Hace más de mil cuatrocientos años, caminó por la Tierra un ser atrapado entre dos mundos, condenado por su propia sangre divina. Se trataba de Hércules, hijo del poderoso Zeus, cuyo linaje celestial no fue sinónimo de gloria ni privilegio, sino de sufrimiento. Desde temprana edad, Hércules fue marcado por la tragedia. Tras superar los legendarios doce trabajos —hazañas que habrían destruido a cualquier hombre—, su vida siguió una espiral de dolor que culminó con la pérdida de su familia, dejándolo como un alma errante y vacía, desconectada tanto del mundo humano como del divino.

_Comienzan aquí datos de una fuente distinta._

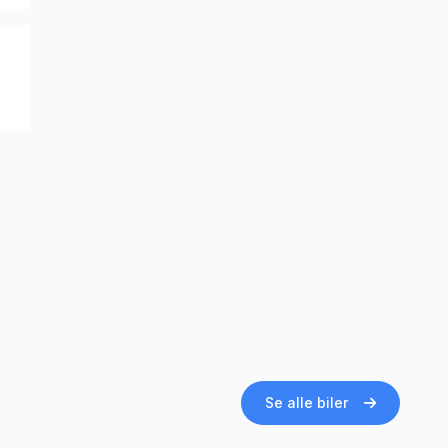
Se alle biler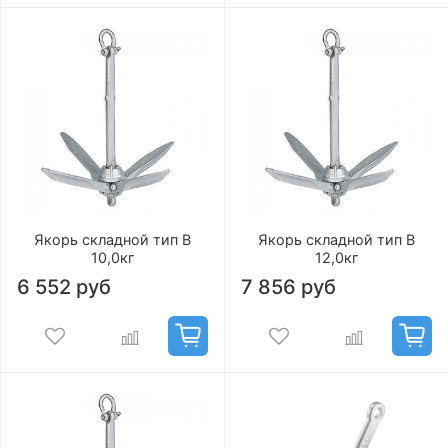
Якорь складной тип В
Якорь складной тип В
10,0кг
12,0кг
6 552 руб
7 856 руб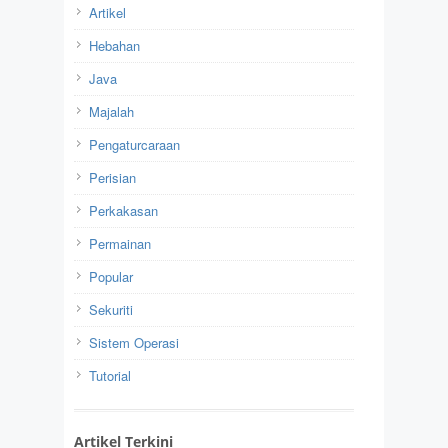
Artikel
Hebahan
Java
Majalah
Pengaturcaraan
Perisian
Perkakasan
Permainan
Popular
Sekuriti
Sistem Operasi
Tutorial
Artikel Terkini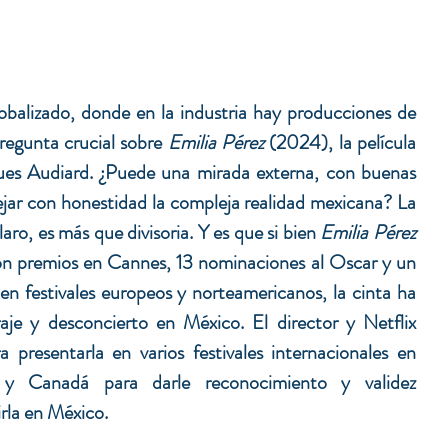
balizado, donde en la industria hay producciones de 
egunta crucial sobre 
Emilia Pérez
 (2024), la película 
ques Audiard. ¿Puede una mirada externa, con buenas 
ejar con honestidad la compleja realidad mexicana? La 
ro, es más que divisoria. Y es que si bien 
Emilia Pérez
con premios en Cannes, 13 nominaciones al Oscar y un 
n festivales europeos y norteamericanos, la cinta ha 
aje y desconcierto en México. El director y Netflix 
a presentarla en varios festivales internacionales en 
y Canadá para darle reconocimiento y validez 
irla en México.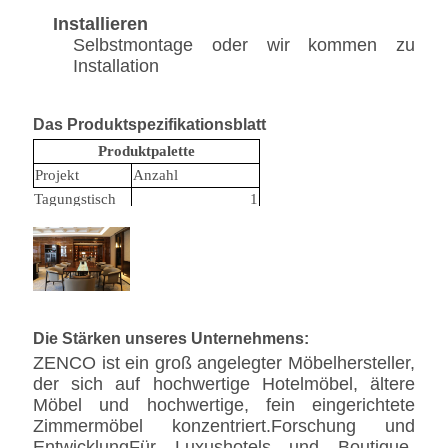
Installieren
Selbstmontage oder wir kommen zu
Installation
Das Produktspezifikationsblatt
Produktpalette
Projekt
Anzahl
Tagungstisch
1
Sitzungsstuhl
8
Die Stärken unseres Unternehmens:
ZENCO ist ein groß angelegter Möbelhersteller,
der sich auf hochwertige Hotelmöbel, ältere
Möbel und hochwertige, fein eingerichtete
Zimmermöbel konzentriert.Forschung und
EntwicklungFür Luxushotels und Boutique-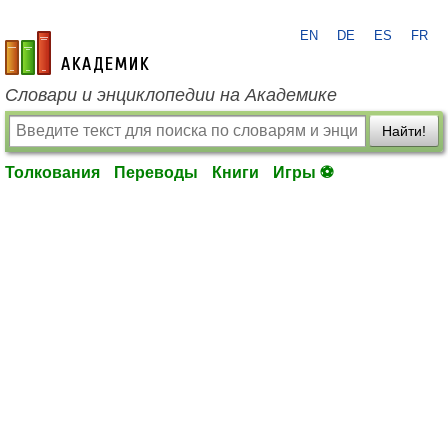
EN
DE
ES
FR
academic.ru
Словари и энциклопедии на Академике
Найти!
Толкования
Переводы
Книги
Игры ⚽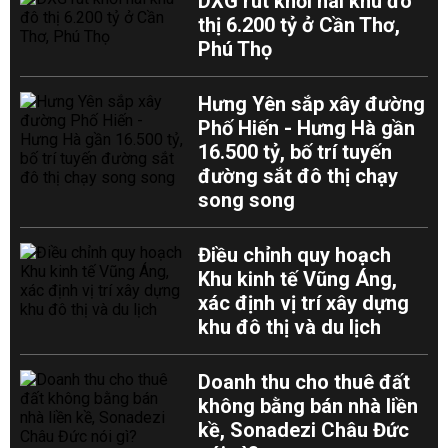
DXG rút khỏi hai khu đô
thị 6.200 tỷ ở Cần Thơ,
Phú Thọ
Hưng Yên sắp xây đường
Phố Hiến - Hưng Hà gần
16.500 tỷ, bố trí tuyến
đường sắt đô thị chạy
song song
Điều chỉnh quy hoạch
Khu kinh tế Vũng Áng,
xác định vị trí xây dựng
khu đô thị và du lịch
Doanh thu cho thuê đất
không bằng bán nhà liền
kề, Sonadezi Châu Đức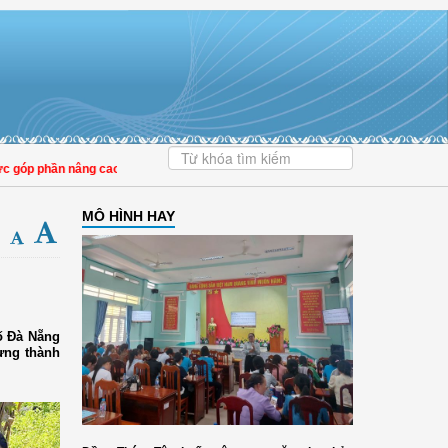
 phần nâng cao tỷ lệ người dân tham gia bảo hiểm y tế
MÔ HÌNH HAY
hố Đà Nẵng
ựng thành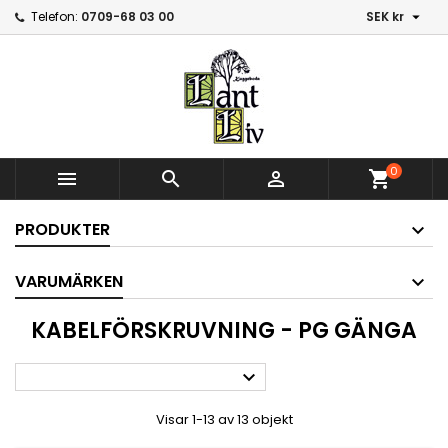

Telefon:
0709-68 03 00
SEK kr
0



shopping_cart
PRODUKTER
VARUMÄRKEN
KABELFÖRSKRUVNING - PG GÄNGA

Visar 1-13 av 13 objekt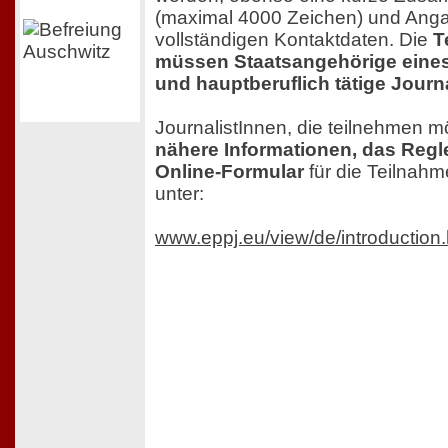
(maximal 4000 Zeichen) und Anga
vollständigen Kontaktdaten. Die
T
müssen Staatsangehörige eines
und hauptberuflich tätige Journ
JournalistInnen, die teilnehmen m
nähere Informationen, das Reg
Online-Formular
für die Teilnah
unter:
www.eppj.eu/view/de/introduction.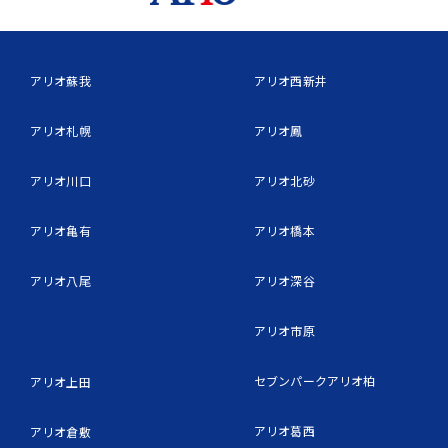
アリオ蘇我
アリオ西新井
アリオ札幌
アリオ鳳
アリオ川口
アリオ北砂
アリオ亀有
アリオ橋本
アリオ八尾
アリオ深谷
アリオ市原
セブンパークアリオ柏
アリオ上田
アリオ葛西
アリオ倉敷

Cansado de la manipulación de los dioses y del peso de su propio mito, Hércules renunció a todo. Halló su único propósito en la batalla, un consuelo feroz que lo mantenía en movimiento. Ya no luchaba por redención, honor o justicia, sino por la simple necesidad de seguir respirando entre el caos de la guerra.
Con el tiempo, Hércules no estuvo solo. Se rodeó de seis guerreros tan rotos y endurecidos como él, almas sin patria ni causa, unidos únicamente por su amor a la lucha y su cercanía con la muerte. Juntos, formaron un grupo de mercenarios cuya reputación se extendió más allá de fronteras. Para ellos, el campo de batalla era el único hogar, y la sangre derramada, su única certidumbre. No preguntaban quién los contrataba ni por qué luchaban. Solo importaba el combate.